ENTRIES SUPPLIED:
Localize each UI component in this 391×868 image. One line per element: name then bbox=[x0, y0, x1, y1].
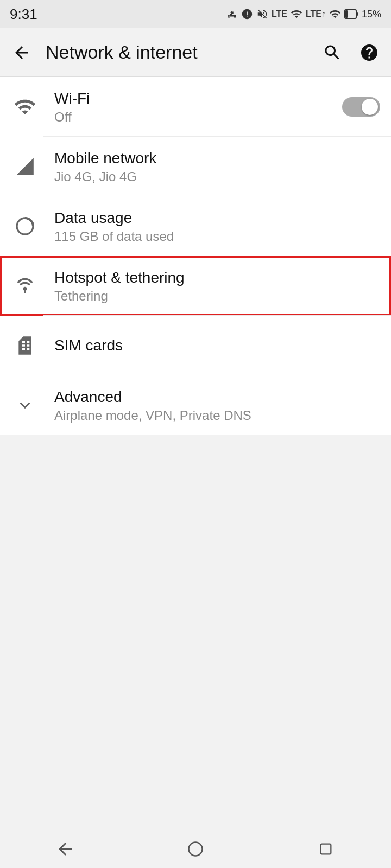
mobile-network-subtitle: Jio 4G, Jio 4G bbox=[54, 169, 380, 184]
advanced-text: Advanced Airplane mode, VPN, Private DNS bbox=[54, 387, 380, 423]
sim-cards-text: SIM cards bbox=[54, 336, 380, 355]
mute-icon bbox=[256, 8, 268, 20]
settings-item-data-usage[interactable]: Data usage 115 GB of data used bbox=[0, 196, 391, 256]
settings-item-advanced[interactable]: Advanced Airplane mode, VPN, Private DNS bbox=[0, 375, 391, 435]
toggle-divider bbox=[329, 91, 329, 123]
status-time: 9:31 bbox=[10, 6, 37, 23]
help-button[interactable] bbox=[356, 40, 382, 66]
sim-cards-title: SIM cards bbox=[54, 336, 380, 355]
status-bar: 9:31 LTE LTE↑ 15% bbox=[0, 0, 391, 28]
hotspot-subtitle: Tethering bbox=[54, 289, 380, 304]
mobile-network-title: Mobile network bbox=[54, 149, 380, 168]
hotspot-text: Hotspot & tethering Tethering bbox=[54, 268, 380, 304]
advanced-title: Advanced bbox=[54, 387, 380, 407]
settings-item-sim-cards[interactable]: SIM cards bbox=[0, 316, 391, 375]
wifi-icon bbox=[11, 93, 39, 121]
lte2-icon: LTE↑ bbox=[306, 9, 326, 19]
data-usage-icon bbox=[11, 212, 39, 240]
wifi-subtitle: Off bbox=[54, 110, 329, 125]
signal2-icon bbox=[329, 8, 341, 20]
settings-item-wifi[interactable]: Wi-Fi Off bbox=[0, 77, 391, 137]
recents-nav-button[interactable] bbox=[304, 835, 348, 863]
search-button[interactable] bbox=[319, 40, 345, 66]
svg-rect-2 bbox=[345, 10, 348, 18]
data-usage-text: Data usage 115 GB of data used bbox=[54, 208, 380, 244]
advanced-icon bbox=[11, 391, 39, 419]
svg-point-5 bbox=[189, 842, 203, 856]
data-usage-subtitle: 115 GB of data used bbox=[54, 229, 380, 244]
advanced-subtitle: Airplane mode, VPN, Private DNS bbox=[54, 408, 380, 423]
svg-rect-6 bbox=[321, 844, 331, 854]
wifi-title: Wi-Fi bbox=[54, 89, 329, 108]
wifi-text: Wi-Fi Off bbox=[54, 89, 329, 125]
home-nav-button[interactable] bbox=[174, 835, 217, 863]
alert-icon bbox=[241, 8, 253, 20]
usb-icon bbox=[226, 8, 238, 20]
back-button[interactable] bbox=[9, 40, 35, 66]
page-title: Network & internet bbox=[46, 42, 308, 63]
wifi-toggle[interactable] bbox=[342, 97, 380, 117]
mobile-network-icon bbox=[11, 152, 39, 181]
status-icons: LTE LTE↑ 15% bbox=[226, 8, 381, 20]
app-bar: Network & internet bbox=[0, 28, 391, 77]
bottom-nav bbox=[0, 829, 391, 868]
battery-percent: 15% bbox=[362, 9, 381, 20]
back-nav-button[interactable] bbox=[43, 835, 87, 863]
sim-cards-icon bbox=[11, 331, 39, 360]
settings-item-mobile-network[interactable]: Mobile network Jio 4G, Jio 4G bbox=[0, 137, 391, 196]
svg-rect-1 bbox=[356, 12, 358, 16]
battery-icon bbox=[344, 8, 358, 20]
signal-icon bbox=[291, 8, 302, 20]
lte-icon: LTE bbox=[272, 9, 287, 19]
settings-list: Wi-Fi Off Mobile network Jio 4G, Jio 4G … bbox=[0, 77, 391, 435]
data-usage-title: Data usage bbox=[54, 208, 380, 228]
hotspot-title: Hotspot & tethering bbox=[54, 268, 380, 288]
hotspot-icon bbox=[11, 272, 39, 300]
mobile-network-text: Mobile network Jio 4G, Jio 4G bbox=[54, 149, 380, 184]
settings-item-hotspot[interactable]: Hotspot & tethering Tethering bbox=[0, 256, 391, 316]
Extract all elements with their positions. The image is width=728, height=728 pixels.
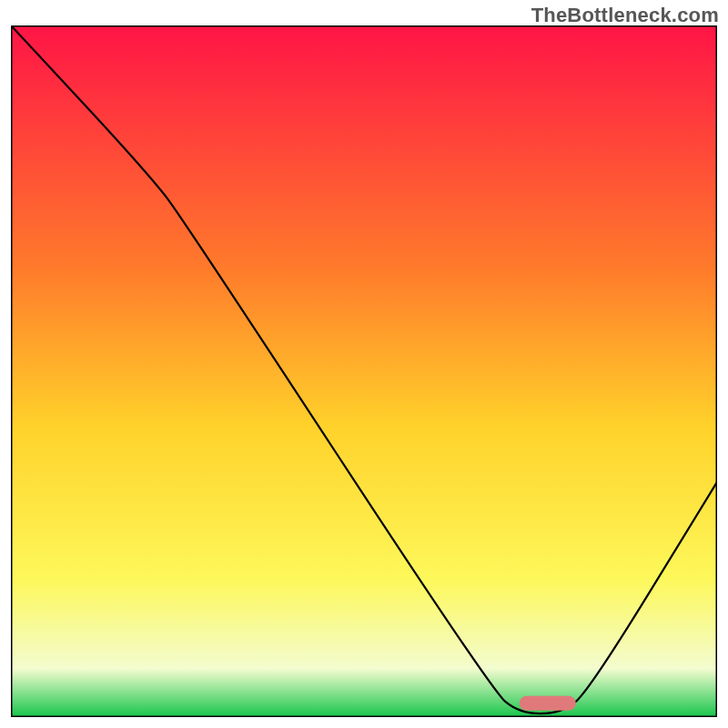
- chart-container: TheBottleneck.com: [0, 0, 728, 728]
- gradient-background: [11, 25, 717, 717]
- bottleneck-curve-chart: [11, 25, 717, 717]
- optimal-range-marker: [520, 696, 576, 711]
- chart-svg: [11, 25, 717, 717]
- watermark-text: TheBottleneck.com: [531, 4, 719, 27]
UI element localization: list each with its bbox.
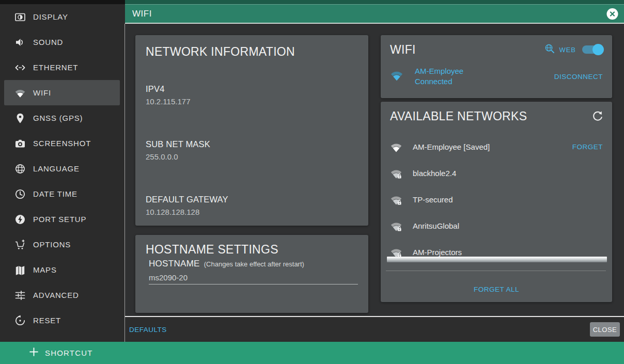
- sidebar-item-language[interactable]: LANGUAGE: [4, 156, 120, 181]
- wifi-lock-icon: [390, 220, 402, 232]
- network-information-panel: NETWORK INFORMATION IPV4 10.2.115.177 SU…: [135, 35, 368, 226]
- horizontal-scrollbar[interactable]: [387, 257, 607, 262]
- sound-icon: [14, 37, 26, 48]
- sidebar-item-datetime[interactable]: DATE TIME: [4, 181, 120, 207]
- sidebar-item-portsetup[interactable]: PORT SETUP: [4, 207, 120, 232]
- sidebar-item-maps[interactable]: MAPS: [4, 257, 120, 282]
- sidebar-item-label: RESET: [33, 316, 61, 325]
- field-label: DEFAULT GATEWAY: [146, 194, 358, 204]
- camera-icon: [14, 138, 26, 149]
- reset-icon: [14, 315, 26, 326]
- network-ssid: TP-secured: [413, 195, 453, 204]
- shortcut-label: SHORTCUT: [45, 349, 93, 357]
- sidebar-item-label: DISPLAY: [33, 12, 68, 21]
- cart-plus-icon: [14, 239, 26, 250]
- sliders-icon: [14, 290, 26, 301]
- hostname-settings-panel: HOSTNAME SETTINGS HOSTNAME (Changes take…: [135, 235, 368, 313]
- network-ssid: AM-Employee [Saved]: [413, 143, 490, 151]
- sidebar-item-ethernet[interactable]: ETHERNET: [4, 55, 120, 80]
- sidebar-item-gnss[interactable]: GNSS (GPS): [4, 105, 120, 131]
- wifi-icon: [14, 87, 26, 99]
- sidebar-item-label: GNSS (GPS): [33, 114, 83, 122]
- settings-dialog: DISPLAY SOUND ETHERNET WIFI GNSS (GPS): [0, 0, 624, 364]
- top-band-right: [125, 0, 624, 4]
- display-icon: [14, 11, 26, 23]
- bottom-bar: SHORTCUT: [0, 342, 624, 364]
- field-label: SUB NET MASK: [146, 139, 358, 149]
- plus-icon: [29, 347, 39, 359]
- divider: [386, 271, 606, 271]
- page-title: WIFI: [132, 9, 152, 19]
- location-pin-icon: [14, 113, 26, 124]
- network-ssid: blackhole2.4: [413, 169, 456, 178]
- network-row[interactable]: AnritsuGlobal: [390, 213, 603, 239]
- field-value: 10.128.128.128: [146, 207, 358, 217]
- network-ssid: AnritsuGlobal: [413, 221, 459, 230]
- wifi-signal-icon: [390, 141, 402, 153]
- panel-title: NETWORK INFORMATION: [146, 43, 358, 60]
- forget-button[interactable]: FORGET: [572, 143, 603, 151]
- field-ipv4: IPV4 10.2.115.177: [146, 84, 358, 107]
- network-row[interactable]: AM-Employee [Saved] FORGET: [390, 134, 603, 160]
- sidebar-item-label: PORT SETUP: [33, 215, 86, 224]
- network-ssid: AM-Projectors: [413, 248, 462, 257]
- sidebar-item-screenshot[interactable]: SCREENSHOT: [4, 131, 120, 156]
- field-value: 255.0.0.0: [146, 152, 358, 162]
- panel-title: AVAILABLE NETWORKS: [390, 108, 527, 124]
- sidebar-item-options[interactable]: OPTIONS: [4, 232, 120, 257]
- sidebar-item-display[interactable]: DISPLAY: [4, 4, 120, 29]
- globe-icon: [14, 163, 26, 175]
- sidebar-item-label: DATE TIME: [33, 189, 77, 198]
- map-icon: [14, 264, 26, 276]
- disconnect-button[interactable]: DISCONNECT: [554, 73, 603, 81]
- sidebar-item-label: MAPS: [33, 265, 57, 274]
- available-networks-panel: AVAILABLE NETWORKS AM-Employee [Saved] F…: [381, 102, 612, 302]
- forget-all-button[interactable]: FORGET ALL: [381, 286, 612, 293]
- wifi-lock-icon: [390, 167, 402, 180]
- connection-status: Connected: [415, 76, 463, 87]
- web-toggle[interactable]: [582, 45, 603, 54]
- refresh-icon[interactable]: [591, 110, 603, 122]
- sidebar-item-label: LANGUAGE: [33, 164, 80, 173]
- web-toggle-label: WEB: [559, 46, 576, 54]
- add-shortcut-button[interactable]: SHORTCUT: [29, 347, 93, 359]
- sidebar-item-sound[interactable]: SOUND: [4, 29, 120, 55]
- network-row[interactable]: blackhole2.4: [390, 160, 603, 186]
- sidebar-item-wifi[interactable]: WIFI: [4, 80, 120, 105]
- dialog-header: WIFI: [125, 4, 624, 24]
- close-icon[interactable]: [606, 8, 618, 20]
- wifi-lock-icon: [390, 194, 402, 206]
- web-globe-search-icon: [544, 43, 555, 56]
- sidebar-item-label: SCREENSHOT: [33, 139, 91, 148]
- connected-ssid: AM-Employee: [415, 66, 463, 76]
- sidebar-item-label: ETHERNET: [33, 63, 78, 72]
- sidebar-item-label: SOUND: [33, 38, 63, 46]
- sidebar-item-advanced[interactable]: ADVANCED: [4, 282, 120, 308]
- toggle-knob: [592, 44, 604, 55]
- network-row[interactable]: TP-secured: [390, 186, 603, 213]
- sidebar-item-reset[interactable]: RESET: [4, 308, 120, 333]
- hostname-note: (Changes take effect after restart): [204, 260, 304, 268]
- hostname-input[interactable]: ms2090-20: [149, 273, 358, 284]
- field-gateway: DEFAULT GATEWAY 10.128.128.128: [146, 194, 358, 217]
- sidebar-item-label: WIFI: [33, 88, 51, 97]
- sidebar-item-label: OPTIONS: [33, 240, 71, 249]
- panel-title: HOSTNAME SETTINGS: [146, 241, 358, 258]
- dialog-footer: DEFAULTS CLOSE: [125, 316, 624, 342]
- wifi-connected-icon: [390, 69, 403, 84]
- wifi-panel: WIFI WEB AM-Employee Connected DISCONNEC…: [381, 35, 612, 98]
- field-label: IPV4: [146, 84, 358, 94]
- settings-sidebar: DISPLAY SOUND ETHERNET WIFI GNSS (GPS): [0, 4, 125, 342]
- close-button[interactable]: CLOSE: [590, 322, 620, 337]
- panel-title: WIFI: [390, 41, 416, 58]
- sidebar-item-label: ADVANCED: [33, 291, 79, 299]
- defaults-button[interactable]: DEFAULTS: [129, 326, 167, 334]
- clock-icon: [14, 188, 26, 200]
- top-band-left: [0, 0, 125, 4]
- power-bolt-icon: [14, 214, 26, 225]
- field-value: 10.2.115.177: [146, 97, 358, 107]
- field-subnet: SUB NET MASK 255.0.0.0: [146, 139, 358, 162]
- hostname-label: HOSTNAME: [149, 259, 200, 269]
- ethernet-icon: [14, 62, 26, 73]
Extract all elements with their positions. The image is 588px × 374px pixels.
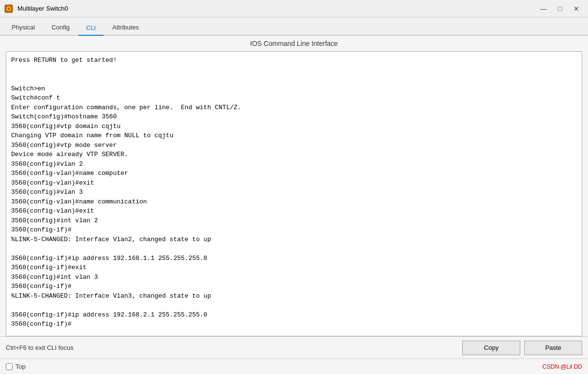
footer-bar: Top CSDN @Lil DD bbox=[0, 359, 588, 374]
tab-config[interactable]: Config bbox=[44, 19, 77, 35]
action-buttons: Copy Paste bbox=[462, 341, 582, 355]
csdn-badge: CSDN @Lil DD bbox=[543, 363, 582, 370]
cli-area: Press RETURN to get started! Switch>en S… bbox=[6, 51, 582, 336]
footer-right: CSDN @Lil DD bbox=[26, 363, 582, 370]
bottom-bar: Ctrl+F6 to exit CLI focus Copy Paste bbox=[0, 336, 588, 359]
app-icon bbox=[4, 4, 14, 14]
minimize-button[interactable]: — bbox=[536, 2, 551, 15]
main-content: IOS Command Line Interface Press RETURN … bbox=[0, 36, 588, 359]
cli-output[interactable]: Press RETURN to get started! Switch>en S… bbox=[6, 52, 582, 336]
tab-cli[interactable]: CLI bbox=[78, 20, 103, 36]
top-label: Top bbox=[15, 363, 26, 370]
maximize-button[interactable]: □ bbox=[552, 2, 568, 15]
window-title: Multilayer Switch0 bbox=[17, 5, 536, 12]
svg-point-2 bbox=[8, 8, 10, 10]
tab-attributes[interactable]: Attributes bbox=[104, 19, 147, 35]
tab-bar: Physical Config CLI Attributes bbox=[0, 17, 588, 36]
paste-button[interactable]: Paste bbox=[524, 341, 582, 355]
tab-physical[interactable]: Physical bbox=[4, 19, 43, 35]
copy-button[interactable]: Copy bbox=[462, 341, 520, 355]
top-checkbox[interactable] bbox=[6, 363, 13, 370]
footer-left: Top bbox=[6, 363, 26, 370]
cli-hint: Ctrl+F6 to exit CLI focus bbox=[6, 344, 462, 351]
close-button[interactable]: ✕ bbox=[569, 2, 584, 15]
title-bar: Multilayer Switch0 — □ ✕ bbox=[0, 0, 588, 17]
cli-title: IOS Command Line Interface bbox=[0, 36, 588, 51]
window-controls: — □ ✕ bbox=[536, 2, 584, 15]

EXERCISE DIRECTIONS: Scan the entries above, and wherever a line holds the string "toggle", copy it.

TASK SOLUTION:
toggle-divider bbox=[329, 91, 329, 123]
wifi-toggle[interactable] bbox=[342, 97, 380, 117]
- web-toggle[interactable]: [582, 45, 603, 54]
- web-toggle-label: WEB: [559, 46, 576, 54]
- toggle-knob: [592, 44, 604, 55]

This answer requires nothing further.